Contemporary Land-based Practices of Iskatewizaagegan Anishinaabeg: A Household Survey

Date and Time: 
Thursday, 12 April, 2012 - 22:20 to 22:40
Author(s): 
Pinesse, Phyllis - Iskatewizaagegan No. 39 Independent First Nation
Iain Davidson-Hunt - Natural Resources Institute, University of Manitoba
Kimberly Greene - IIFN
Richard Bolton - NRI, University of Manitoba
Harvey Mandamin - IIFN

Iskatewizaagegan No. 39 Independent First Nation is located on Shoal Lake in the Province of Ontario, Canada. Increasingly the First Nation has undertaken projects to document their knowledge of the watershed. Recently, they initiated a project with the Natural Resources Institute at the University of Manitoba to quantify the contemporary use of the watershed by their people to compliment earlier ethnoecological documentation.

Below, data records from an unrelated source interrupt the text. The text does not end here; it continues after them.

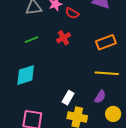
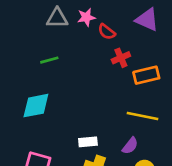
red cross: (64, 38) -> (121, 58), moved
white rectangle: (68, 98) -> (88, 142), turned 48

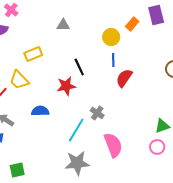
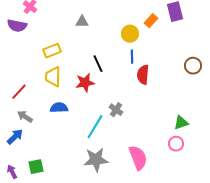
red semicircle: (124, 78) -> (143, 75), turned -30
yellow trapezoid: (19, 80) -> (53, 77), moved, turned 45
pink semicircle: (113, 145) -> (138, 158), moved

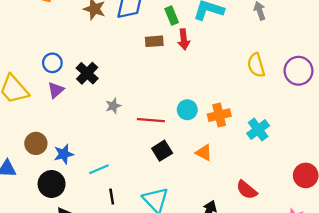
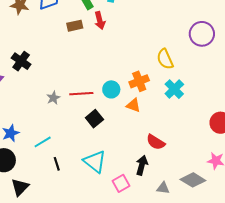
yellow semicircle: (256, 65) -> (165, 59), moved
gray star: (113, 106) -> (53, 98), moved
cyan circle: (187, 110) -> (111, 89), moved
orange triangle: (204, 153) -> (133, 105), moved
red semicircle: (247, 190) -> (156, 142), moved

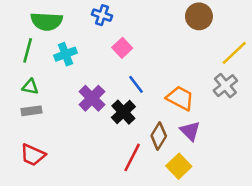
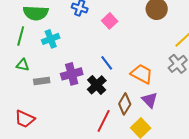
pink square: (122, 48) -> (110, 21), moved
purple cross: (92, 98) -> (72, 74), turned 30
gray rectangle: (31, 111) -> (42, 81), moved

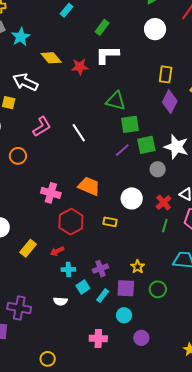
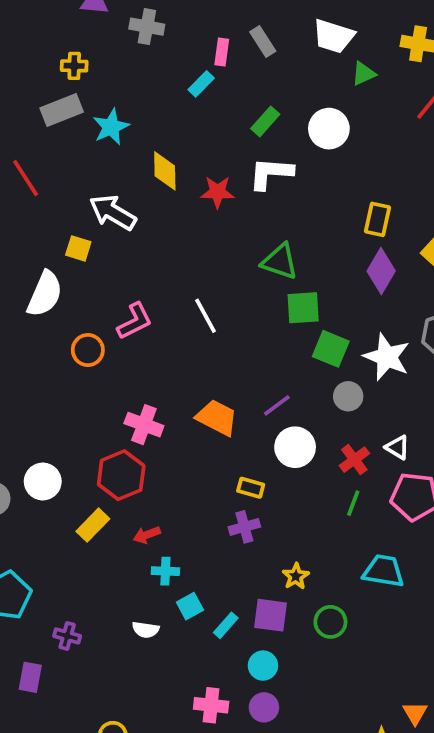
white circle: (155, 29) -> (329, 129), moved
yellow diamond: (51, 58) -> (165, 171), turned 35
pink L-shape: (42, 127) -> (135, 321), moved
green square: (146, 145) -> (331, 349), turned 30
purple line: (122, 150) -> (277, 405), moved
red hexagon: (71, 222) -> (121, 475), moved
purple cross: (100, 269) -> (244, 527), moved
purple cross: (19, 308) -> (67, 636), size x0.6
purple circle: (141, 338) -> (264, 707), moved

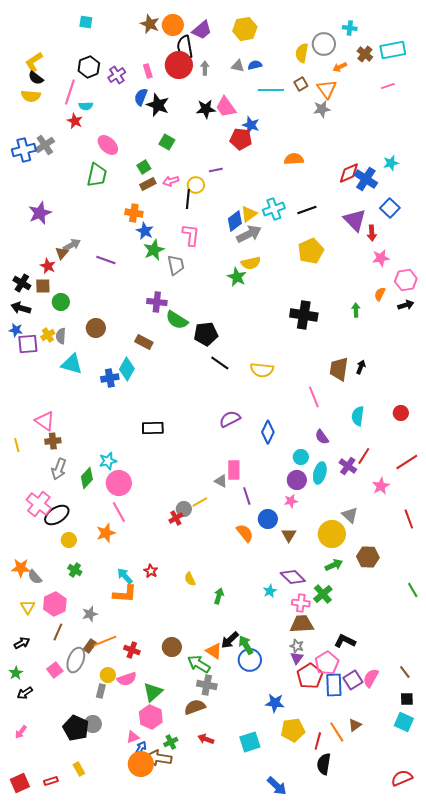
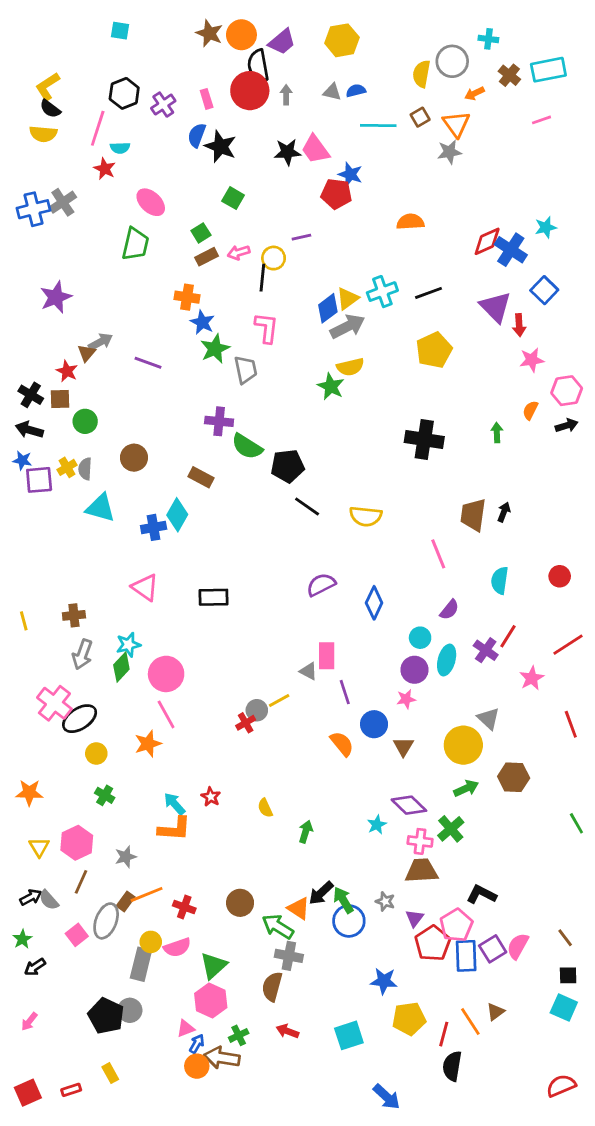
pink triangle: (45, 421) -> (145, 587), moved
purple semicircle: (322, 437) -> (449, 610), turned -105
cyan star: (108, 461) -> (128, 645), moved
gray semicircle: (35, 577) -> (49, 900), moved
gray star: (297, 646) -> (385, 901), moved
gray rectangle: (101, 691) -> (141, 964), size x1.6
brown semicircle: (195, 707) -> (272, 987), turned -55
orange circle: (141, 764) -> (197, 1066), size x0.7

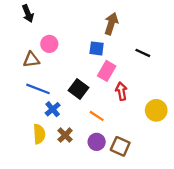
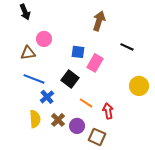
blue square: (97, 48) -> (78, 52), moved
red arrow: (121, 91) -> (108, 111), moved
yellow circle: (156, 110) -> (139, 86), moved
purple circle: (97, 142) -> (77, 126), moved
brown square: (120, 146) -> (97, 137), moved

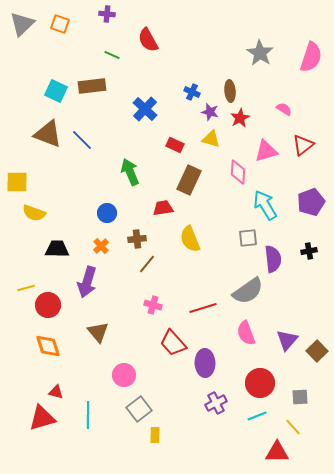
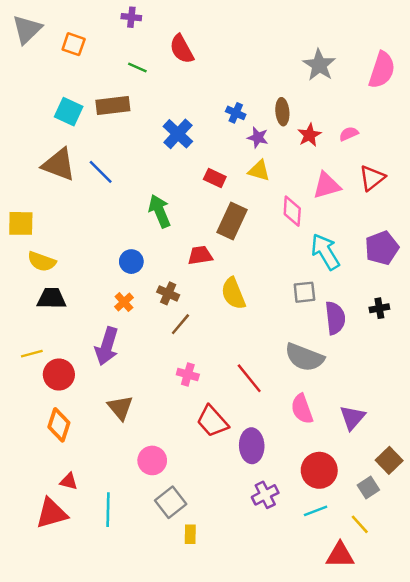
orange square: (60, 24) -> (74, 44), moved
pink semicircle: (284, 109) -> (349, 134), turned -56
red star: (240, 118) -> (309, 135), moved
brown cross: (137, 239) -> (168, 293), turned 30
black trapezoid: (57, 249) -> (51, 298), moved
gray semicircle: (248, 291) -> (304, 357), turned 56
red line: (203, 308) -> (249, 378), turned 68
orange diamond: (48, 346) -> (59, 425), turned 36
brown square: (317, 351) -> (389, 460), moved
gray square: (300, 397) -> (368, 487), turned -30

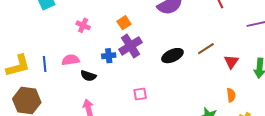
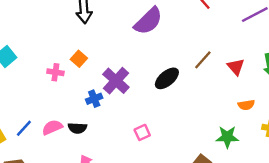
orange square: (124, 23) -> (79, 59), moved
pink semicircle: (71, 60) -> (52, 127), moved
blue line: (45, 64) -> (24, 128), turned 63
orange semicircle: (231, 95) -> (246, 105), turned 104

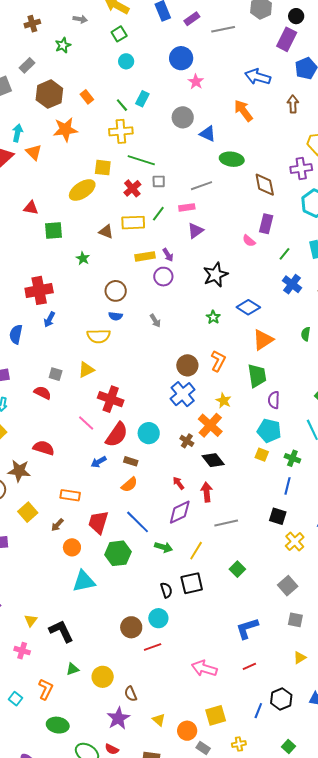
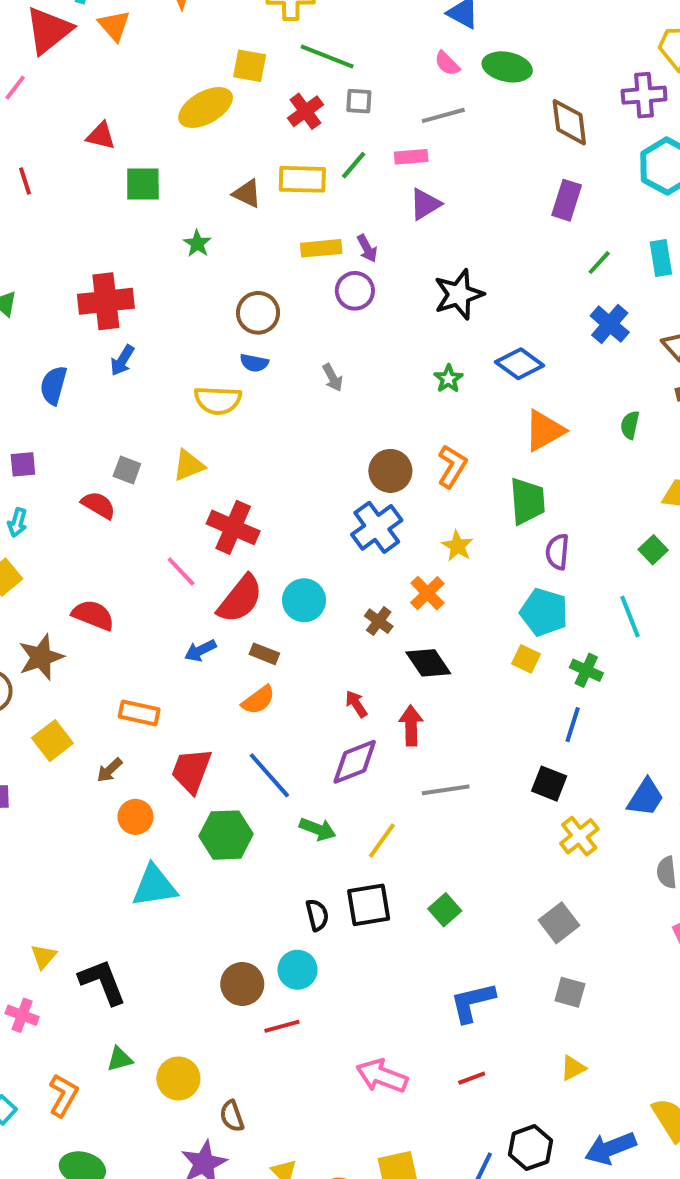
pink semicircle: (249, 241) -> (447, 63), moved
orange cross: (210, 425) -> (427, 593), size x0.7
brown star: (19, 471) -> (41, 657), turned -30
green square: (237, 569) -> (445, 910), moved

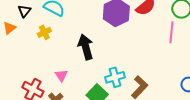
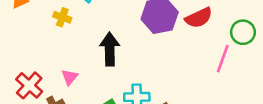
yellow cross: (44, 32) -> (62, 17), turned 32

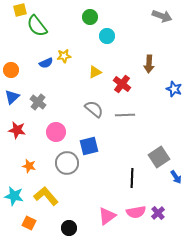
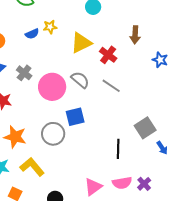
yellow triangle: (95, 72) -> (81, 43), size x1.6
gray line: (125, 115) -> (111, 86), turned 36
pink circle: (56, 132) -> (52, 87), moved, size x1.4
orange star: (29, 166) -> (15, 137), size x1.6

In this presentation, we will present our conceptual framework that links biodiversity through land-based practice to household economies. We will also present the household survey that was developed to document contemporary land-based practice and the results from surveys undertaken for the summer and fall harvest seasons. The methodology is quantitative and as such households were selected randomly and surveyed at the end of each season. Preliminary results indicate that the majority of community members continue to actively practice resource harvesting for direct consumption, sharing and knowledge transmission.